In opposing the application the Plaintiff/Respondent filed and relied on the affidavit of Robert B. Kowa sworn to on the 24th October 2008 together with the exhibits attached thereto.

In this matter a writ of summons issued on 8th September 2008 was apparently served on the Defendants who due to some "mix up" caused two appearances to be entered on their behalf. According to the Defendants, this mix up was regularized by the filing of a change of solicitors duly appointing Jenkins Johnston and Co. as the new solicitors. In any event after entry of the


appearance on behalf of the defendant the first of which was sealed on the 19th of September 2008, the Defendants failed and or neglected to file a defence within the time prescribed by the rules, and the Plaintiff on the 17th October 2008 duly proceeded to enter judgment in default of defence. On the 22nd October 2008 the Defendant/applicant filed this application praying for a stay of execution of the judgment as well as for an order setting aside same as according to them there is a good defence on the merits.

The Defendant/Applicants accept that the judgment was regularly obtained.
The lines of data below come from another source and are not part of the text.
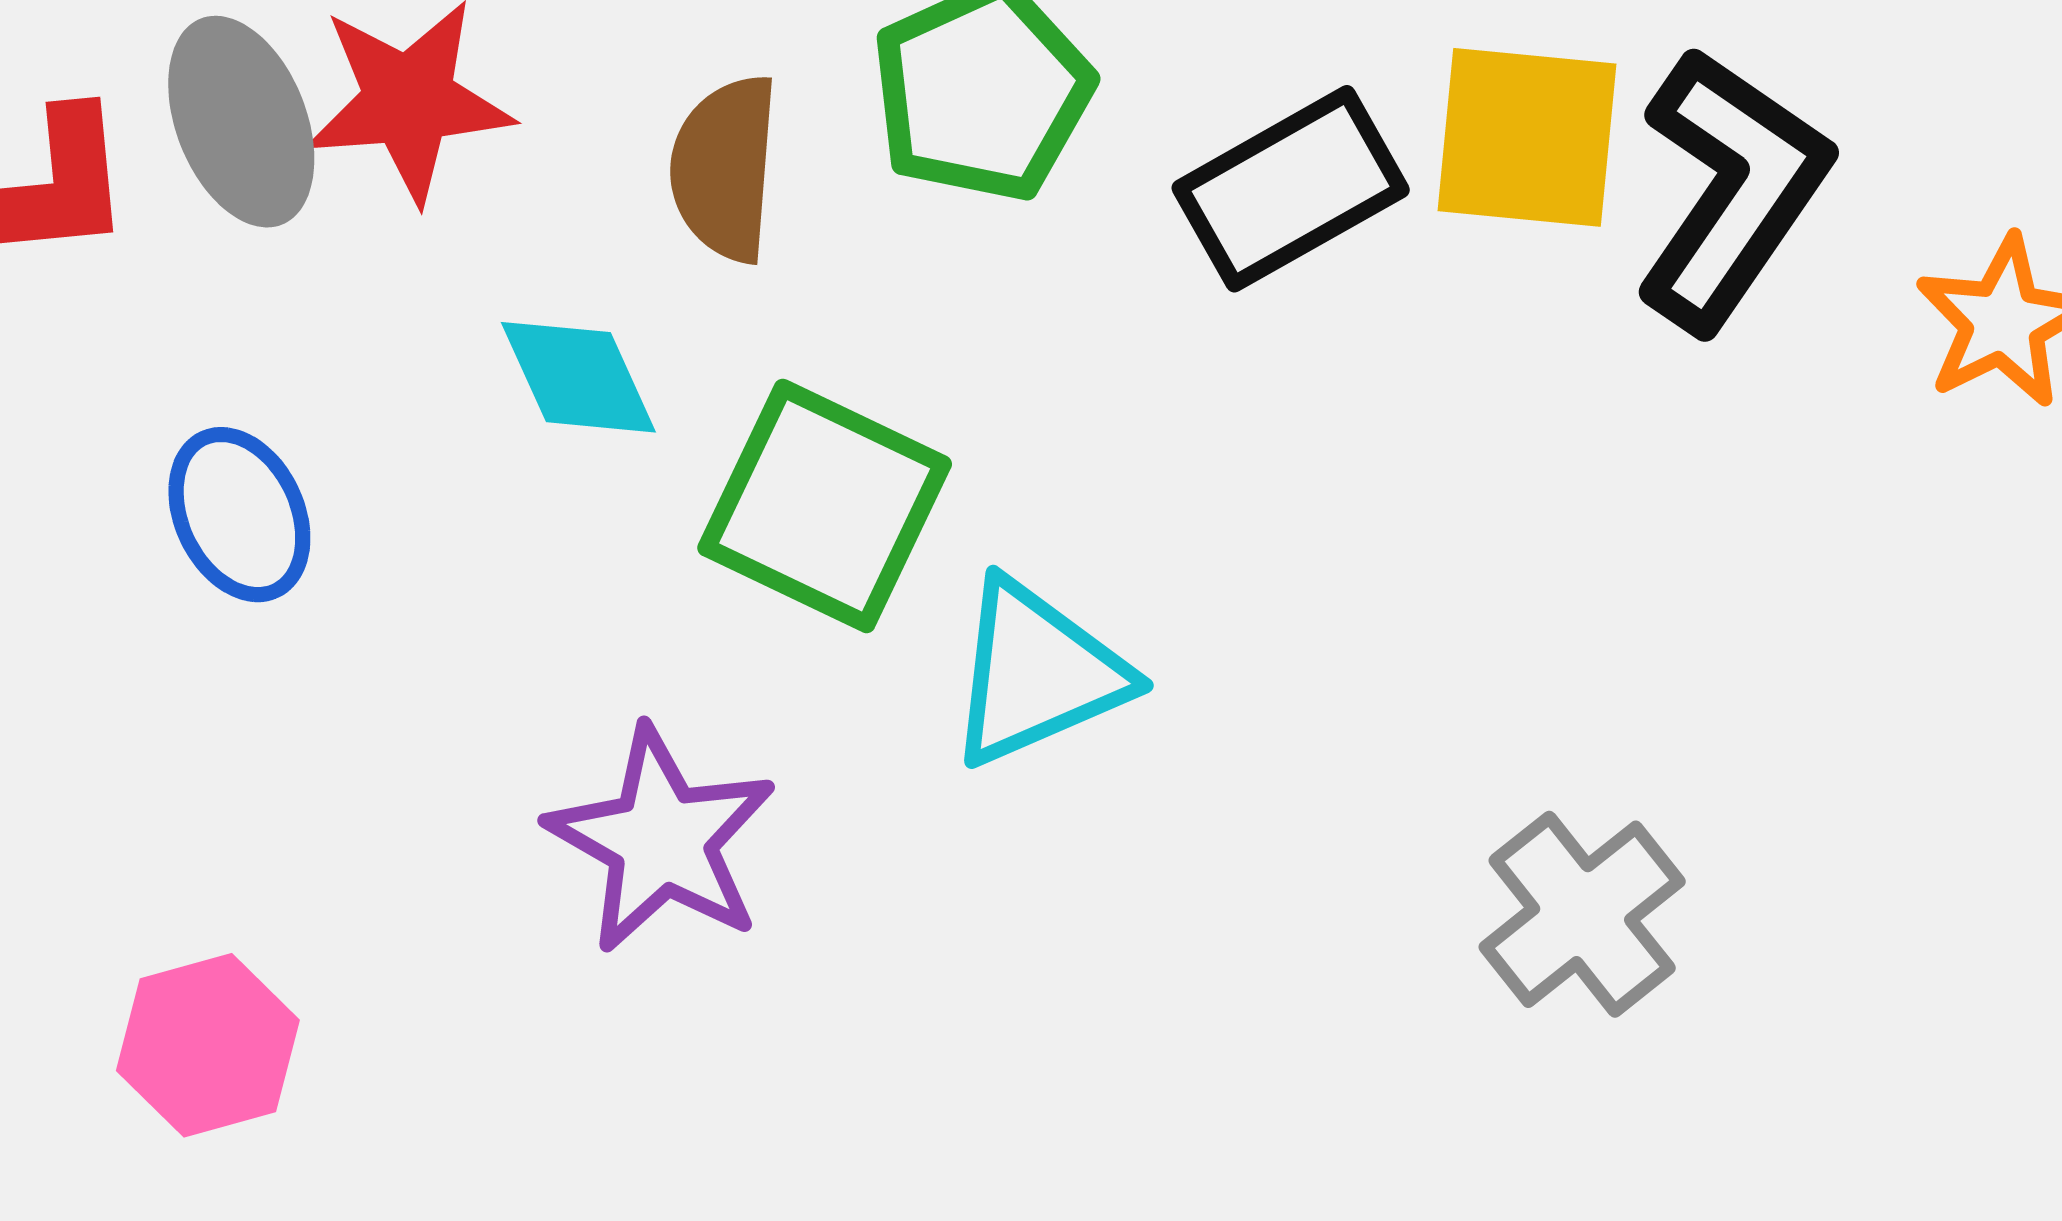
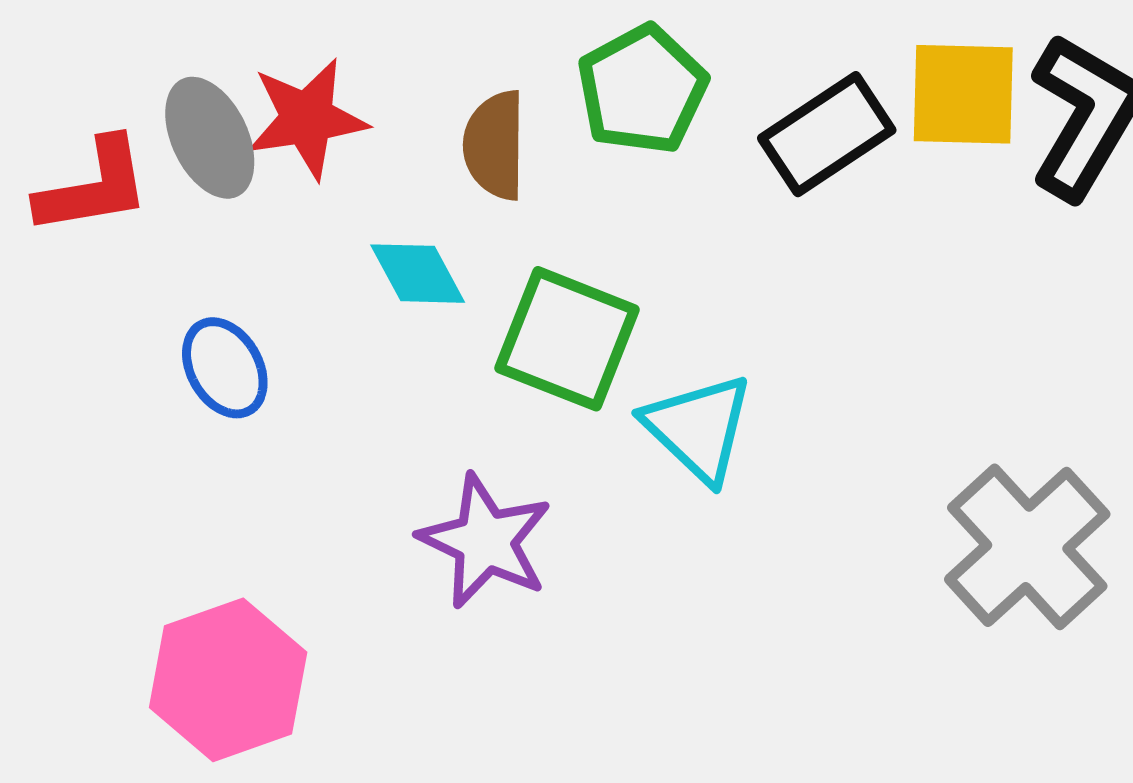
cyan triangle: (1037, 673) -> (698, 428), turned -49
gray cross: (1582, 914) -> (1027, 547), size x1.4
pink hexagon: (208, 1045) -> (228, 680), size x1.5

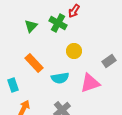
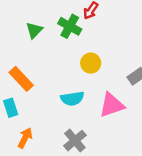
orange rectangle: (34, 63) -> (21, 79), moved

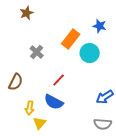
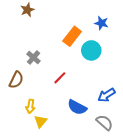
gray cross: (37, 52) -> (33, 58), moved
blue semicircle: (54, 102) -> (77, 107), moved
gray semicircle: (103, 124) -> (104, 122), turned -144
I must state at this stage that where a regular judgment has been entered against a defendant in default of defence, that Defendant may apply pursuant to the provisions of order 22 Rule 11 of the High Court Rules 2007 to have the said judgment set aside. On such applications the proper approach for the court to follow is as laid down by the House of Lords in the case of EVANS Vs BARTLAM (1937) 2 ALL ER 646. The general issues to be considered (as stated in EVANS V BARTLAM) were succinctly summarized by Sir Roger Ormrod in ALPINE BULK TRANSPORT CO. INC Vs SAUDI EAGLE SHIPPING CO. INC

"The Saudi Eagle" (1986) 2 LLOYDS Rep 22. This was what Roger Ormrod had to say at page 223.

The following "general indication to help the court in exercising the discretion " (per Lord Wright at p.488) can be extracted from the speeches in Evans V. Bartlam, (1937) A.C. 473, bearing in mind that "in matters of discretion no one case can be authority for another" (ibid. P. 488):

(i) a judgment signed in default is a regular judgment from which, subject to (ii) below the plaintiff derives rights of property;

(ii) the Rules of court give to the Judge a discretionary power to set aside the default judgment which is in terms "unconditional" and the Court should not "lay down rigid rules which deprive it of jurisdiction " (per LordAtkin at p. 486)

(iii) The purpose of this discretionary power is to avoid the injustice which might be caused if judgment followed automatically on default;


(iv) The primary consideration is whether the defendant "has merits to which the Court should pay heed" (per Lord Wright at p. 489), not as a rule of law but as a matter of common sense, since there is no point in setting aside a judgment if the defendant has no defence and if he has shown "merit" the............... Court will not, prima facie, desire to let a judgment pass on which there has been no proper adjudication, (ibid. p. 489 ad per Lord Russell of Killowen at p. 482).

(v) Again as a matter of common sense, though not making it a condition precedent the court will take into account the explanation as to how it came about that the defendant -...............found himself bound by a judgment regularly obtained to which he could have set up some serious defence (per Lord Russell of Killowen at p. 482). It is indeed observed that the above passage as admitted by Sir Roger Ormrod , provides mere guidelines as the Court has always had an unfettered discretion in deciding whether or not to set aside a default judgment regularly obtained. The general purpose of the discretion of the court is to do justice and to avoid the injustice which may perhaps be caused if "Judgment followed automatically on default"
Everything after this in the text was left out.